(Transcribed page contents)
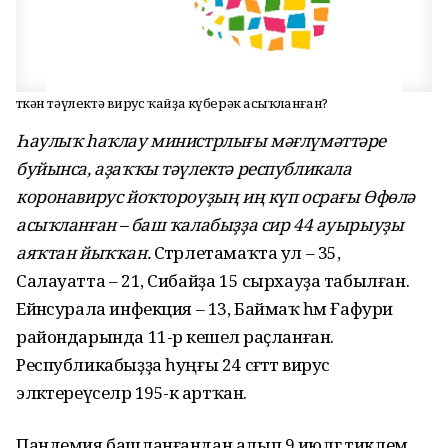
Үткән тәүлектә вирус ҡайҙа күберәк асыҡланған?
Һаулыҡ һаҡлау министрлығы мәғлүмәттәре
буйынса, аҙаҡҡы тәүлектә республикала
коронавирус йоҡтороуҙың иң күп осрағы Өфөлә
асыҡланған – баш ҡалабыҙҙа сир 44 ауырыуҙы
аяҡтан йыҡҡан.
Стәрлетамаҡта ул – 35,
Салауатта – 21, Сибайҙа 15 сырхауҙа табылған.
Ейәнсурала инфекция – 13, Баймаҡ һәм Ғафури
райондарында 11-әр кешелә раҫланған.
Республикабыҙҙа һуңғы 24 сәғәттә вирус
эләктереүселәр 195-кә артҡан.
Пандемия башланғандан алып 9 июлгә тиклем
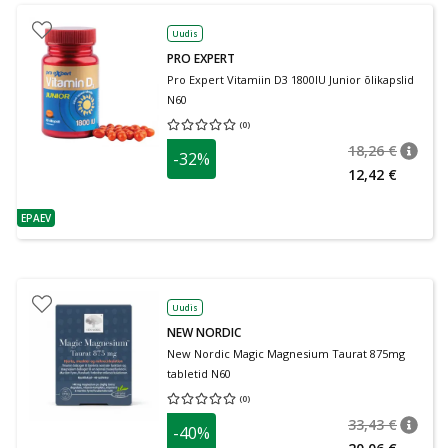
Uudis
PRO EXPERT
Pro Expert Vitamiin D3 1800IU Junior õlikapslid
N60
(
0
)
Keskmine hinnang 0.00
Hinnangute arv 0
18,26 €
-32%
nõuan
Tavalin
12,42 €
EPAEV
nõuanne
Uudis
NEW NORDIC
New Nordic Magic Magnesium Taurat 875mg
tabletid N60
(
0
)
Keskmine hinnang 0.00
Hinnangute arv 0
33,43 €
-40%
nõuan
Tavalin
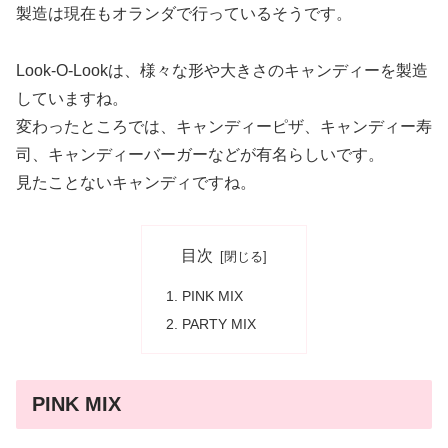
製造は現在もオランダで行っているそうです。
Look-O-Lookは、様々な形や大きさのキャンディーを製造
していますね。
変わったところでは、キャンディーピザ、キャンディー寿
司、キャンディーバーガーなどが有名らしいです。
見たことないキャンディですね。
目次
PINK MIX
PARTY MIX
PINK MIX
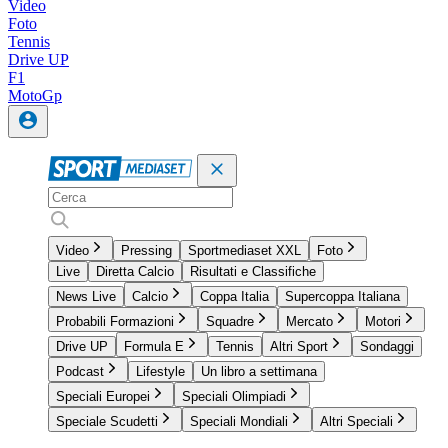
Video
Foto
Tennis
Drive UP
F1
MotoGp
Video
Pressing
Sportmediaset XXL
Foto
Live
Diretta Calcio
Risultati e Classifiche
News Live
Calcio
Coppa Italia
Supercoppa Italiana
Probabili Formazioni
Squadre
Mercato
Motori
Drive UP
Formula E
Tennis
Altri Sport
Sondaggi
Podcast
Lifestyle
Un libro a settimana
Speciali Europei
Speciali Olimpiadi
Speciale Scudetti
Speciali Mondiali
Altri Speciali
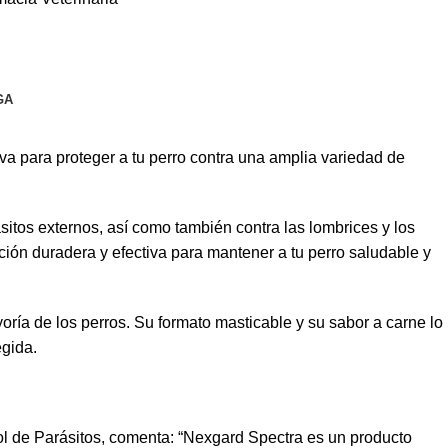
GA
va para proteger a tu perro contra una amplia variedad de
itos externos, así como también contra las lombrices y los
ión duradera y efectiva para mantener a tu perro saludable y
oría de los perros. Su formato masticable y su sabor a carne lo
egida.
rol de Parásitos, comenta: “Nexgard Spectra es un producto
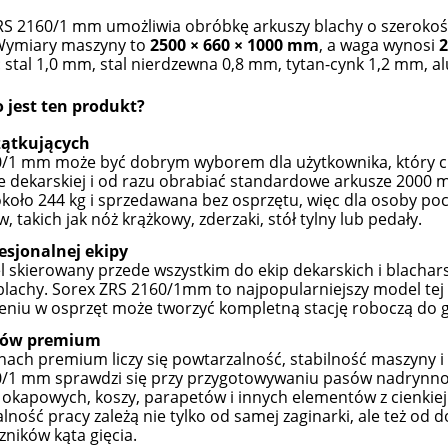
S 2160/1 mm umożliwia obróbkę arkuszy blachy o szerokoś
 Wymiary maszyny to
2500 × 660 × 1000 mm
, a waga wynosi
2
o: stal 1,0 mm, stal nierdzewna 0,8 mm, tytan-cynk 1,2 mm,
 jest ten produkt?
zątkujących
/1 mm może być dobrym wyborem dla użytkownika, który c
e dekarskiej i od razu obrabiać standardowe arkusze 2000 m
koło 244 kg i sprzedawana bez osprzętu, więc dla osoby p
 takich jak nóż krążkowy, zderzaki, stół tylny lub pedały.
esjonalnej ekipy
 skierowany przede wszystkim do ekip dekarskich i blachars
blachy. Sorex ZRS 2160/1mm to najpopularniejszy model tej 
niu w osprzęt może tworzyć kompletną stację roboczą do gię
hów premium
hach premium liczy się powtarzalność, stabilność maszyny 
0/1 mm sprawdzi się przy przygotowywaniu pasów nadrynno
okapowych, koszy, parapetów i innych elementów z cienkiej 
lność pracy zależą nie tylko od samej zaginarki, ale też od 
zników kąta gięcia.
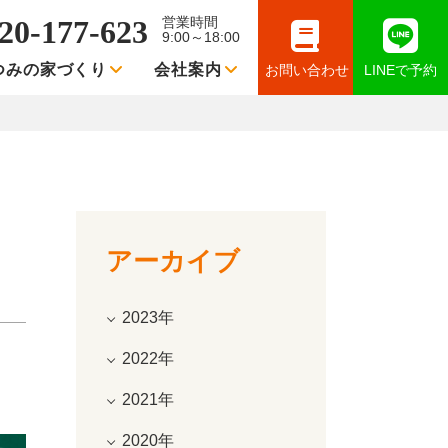
20-177-623
営業時間
9:00～18:00
つみの家づくり
会社案内
お問い合わせ
LINEで予約
アーカイブ
2023年
2022年
2021年
2020年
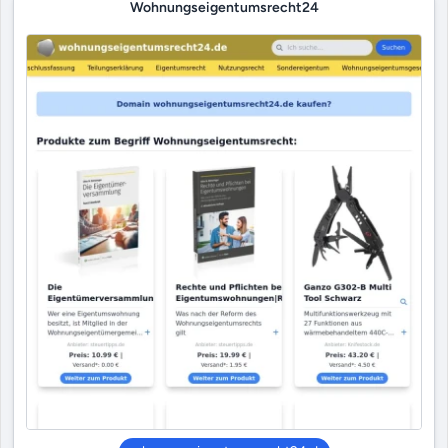
Wohnungseigentumsrecht24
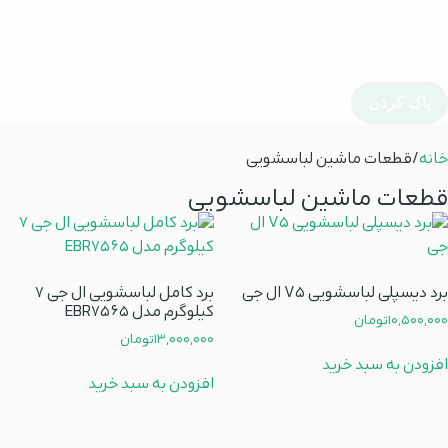
پاک کردن
خانه
/ قطعات ماشین لباسشویی
قطعات ماشین لباسشویی
برد دیسپلی لباسشویی V5 ال جی
برد کامل لباسشویی ال جی 7
کیلوگرم مدل EBR7565
10,500,000
تومان
13,000,000
تومان
افزودن به سبد خرید
افزودن به سبد خرید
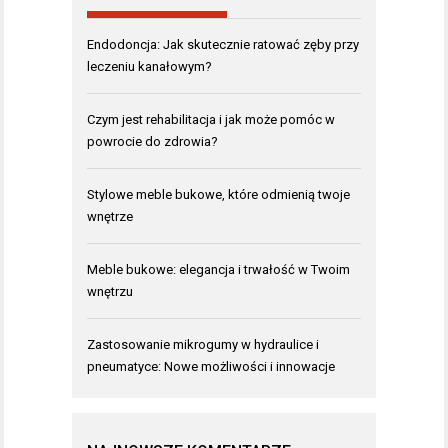
Endodoncja: Jak skutecznie ratować zęby przy
leczeniu kanałowym?
Czym jest rehabilitacja i jak może pomóc w
powrocie do zdrowia?
Stylowe meble bukowe, które odmienią twoje
wnętrze
Meble bukowe: elegancja i trwałość w Twoim
wnętrzu
Zastosowanie mikrogumy w hydraulice i
pneumatyce: Nowe możliwości i innowacje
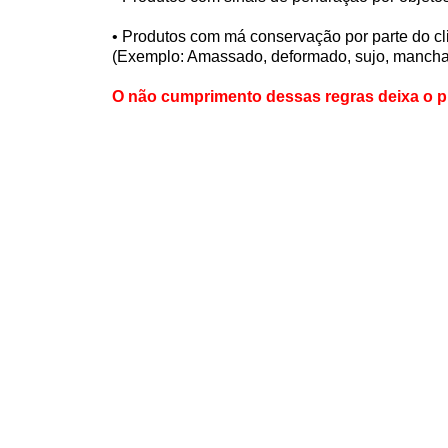
• Produtos com má conservação por parte do cl
(Exemplo: Amassado, deformado, sujo, manchad
O não cumprimento dessas regras deixa o pr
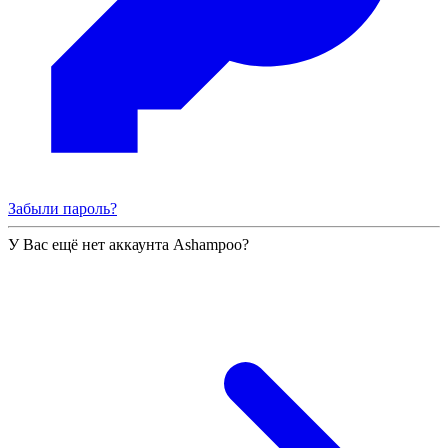
Забыли пароль?
У Вас ещё нет аккаунта Ashampoo?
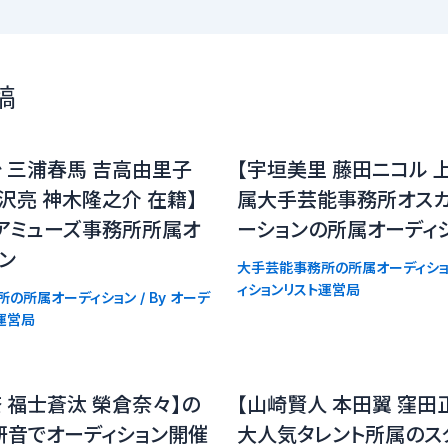
稿
 三浦春馬 吉高由里子
【宇垣美里 藤田ニコル 
沢亮 神木隆之介 在籍】
属大手芸能事務所オス
アミューズ事務所所属オ
ーションの所属オーディ
ョン
大手芸能事務所の所属オーディショ
ィションリスト運営局
所の所属オーディション
/ By
オーデ
運営局
 福士蒼汰 榮倉奈々】の
【山崎賢人 本田翼 窪田
研音でオーディション開催
大人気タレント所属のス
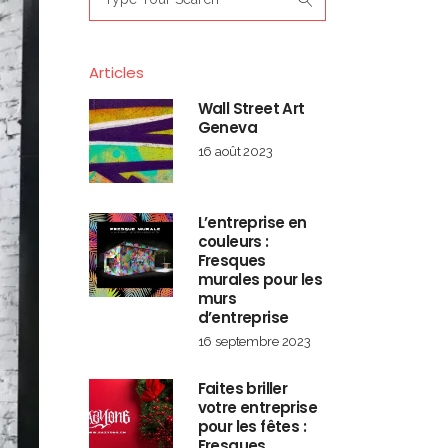
for:
Articles
Wall Street Art
Geneva
16 août 2023
L’entreprise en
couleurs :
Fresques
murales pour les
murs
d’entreprise
16 septembre 2023
Faites briller
votre entreprise
pour les fêtes :
Fresques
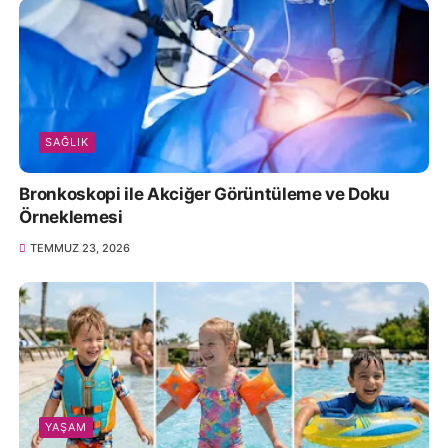
SAĞLIK
Bronkoskopi ile Akciğer Görüntüleme ve Doku
Örneklemesi
TEMMUZ 23, 2026
YAŞAM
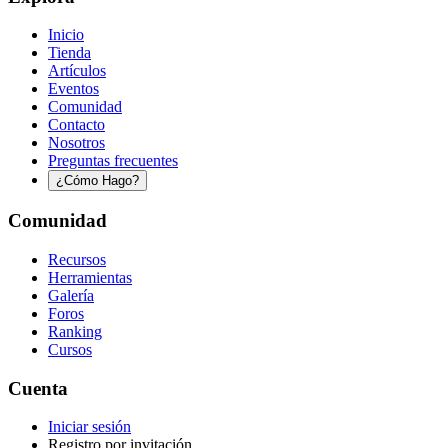
Inicio
Tienda
Artículos
Eventos
Comunidad
Contacto
Nosotros
Preguntas frecuentes
¿Cómo Hago?
Comunidad
Recursos
Herramientas
Galería
Foros
Ranking
Cursos
Cuenta
Iniciar sesión
Registro por invitación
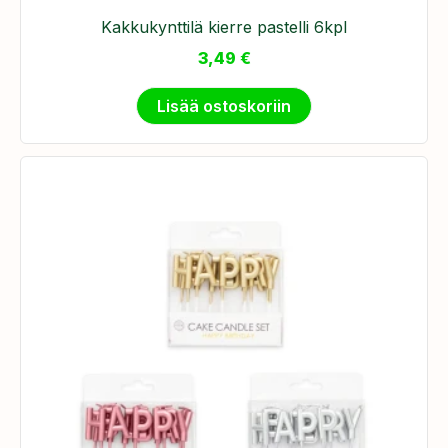
Kakkukynttilä kierre pastelli 6kpl
3,49
€
Lisää ostoskoriin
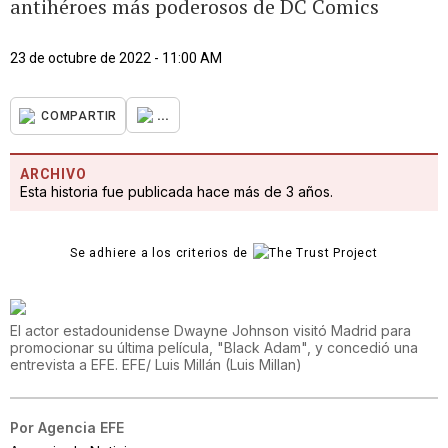
antihéroes más poderosos de DC Comics
23 de octubre de 2022 - 11:00 AM
...
COMPARTIR
ARCHIVO
Esta historia fue publicada hace más de 3 años.
Se adhiere a los criterios de
El actor estadounidense Dwayne Johnson visitó Madrid para
promocionar su última película, "Black Adam", y concedió una
entrevista a EFE. EFE/ Luis Millán
(
Luis Millan
)
Por
Agencia EFE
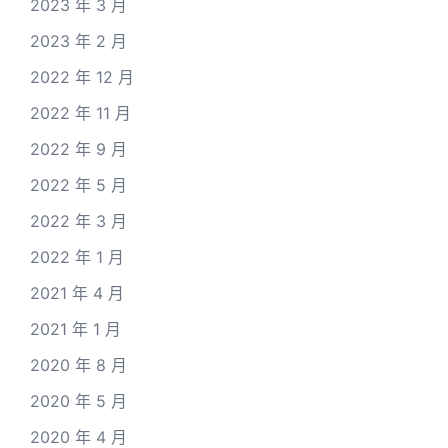
2023 年 3 月
2023 年 2 月
2022 年 12 月
2022 年 11 月
2022 年 9 月
2022 年 5 月
2022 年 3 月
2022 年 1 月
2021 年 4 月
2021 年 1 月
2020 年 8 月
2020 年 5 月
2020 年 4 月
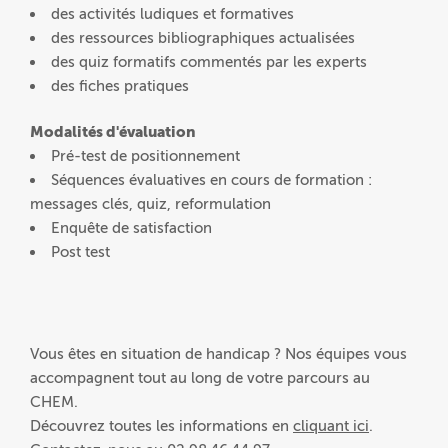
des activités ludiques et formatives
des ressources bibliographiques actualisées
des quiz formatifs commentés par les experts
des fiches pratiques
Modalités d'évaluation
Pré-test de positionnement
Séquences évaluatives en cours de formation :
messages clés, quiz, reformulation
Enquête de satisfaction
Post test
Vous êtes en situation de handicap ? Nos équipes vous
accompagnent tout au long de votre parcours au
CHEM.
Découvrez toutes les informations en
cliquant ici
.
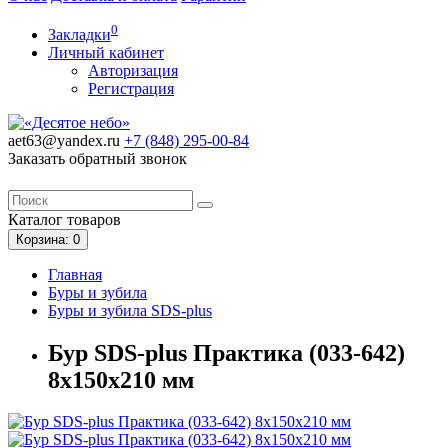
0
Закладки
Личный кабинет
Авторизация
Регистрация
aet63@yandex.ru
+7 (848)
295-00-84
Заказать обратный звонок
Каталог
товаров
Корзина
: 0
Главная
Буры и зубила
Буры и зубила SDS-plus
Бур SDS-plus Практика (033-642)
8х150х210 мм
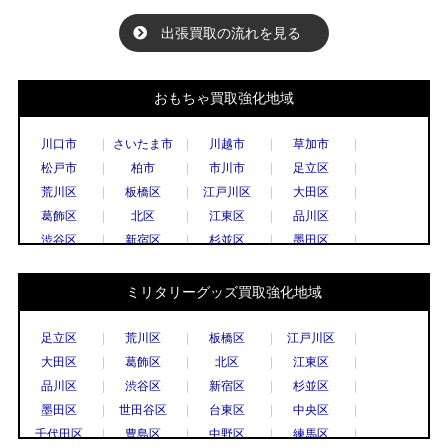
出張買取の流れを見る
おもちゃ買取強化地域
川口市
さいたま市
川越市
草加市
松戸市
柏市
市川市
足立区
荒川区
板橋区
江戸川区
大田区
葛飾区
北区
江東区
品川区
渋谷区
新宿区
杉並区
墨田区
世田谷区
台東区
中央区
千代田区
豊島区
中野区
練馬区
文京区
ミリタリーグッズ買取強化地域
港区
目黒区
国立市
小金井市
国分寺市
小平市
立川市
調布市
足立区
荒川区
板橋区
江戸川区
西東京市
八王子市
東村山市
日野市
大田区
葛飾区
北区
江東区
府中市
三鷹市
武蔵野市
上尾市
品川区
渋谷区
新宿区
杉並区
春日部市
久喜市
熊谷市
越谷市
墨田区
世田谷区
台東区
中央区
秩父市
所沢市
戸田市
新座市
千代田区
豊島区
中野区
練馬区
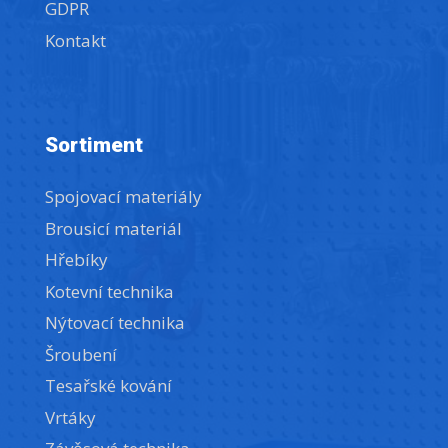
GDPR
Kontakt
Sortiment
Spojovací materiály
Brousicí materiál
Hřebíky
Kotevní technika
Nýtovací technika
Šroubení
Tesařské kování
Vrtáky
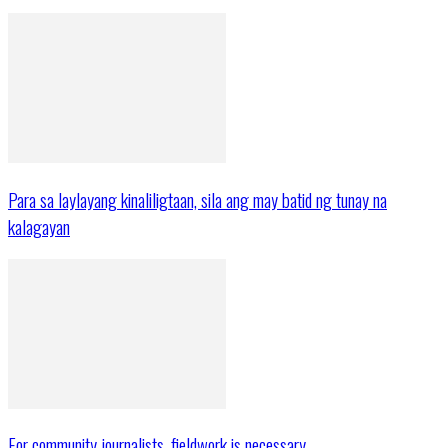
Para sa laylayang kinaliligtaan, sila ang may batid ng tunay na
kalagayan
For community journalists, fieldwork is necessary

DESCRIPTION OF THE TASK: Would you please repeat only the lines above, beginning at the one that has "powrocie do zdrowia?" and stopping after the one that has "votre entreprise", exactly and with no pictures?

TASK SOLUTION:
powrocie do zdrowia?
Stylowe meble bukowe, które odmienią twoje
wnętrze
Meble bukowe: elegancja i trwałość w Twoim
wnętrzu
Zastosowanie mikrogumy w hydraulice i
pneumatyce: Nowe możliwości i innowacje
• Produtos com má conservação por parte do cl
(Exemplo: Amassado, deformado, sujo, manchad
O não cumprimento dessas regras deixa o pr
Забыли пароль?
У Вас ещё нет аккаунта Ashampoo?
稿
 三浦春馬 吉高由里子
【宇垣美里 藤田ニコル 
沢亮 神木隆之介 在籍】
属大手芸能事務所オス
アミューズ事務所所属オ
ーションの所属オーディ
ョン
大手芸能事務所の所属オーディショ
ィションリスト運営局
所の所属オーディション
/ By
オーデ
運営局
 福士蒼汰 榮倉奈々】の
【山崎賢人 本田翼 窪田
研音でオーディション開催
大人気タレント所属のス
for:
Articles
Wall Street Art
Geneva
16 août 2023
L’entreprise en
couleurs :
Fresques
murales pour les
murs
d’entreprise
16 septembre 2023
Faites briller
votre entreprise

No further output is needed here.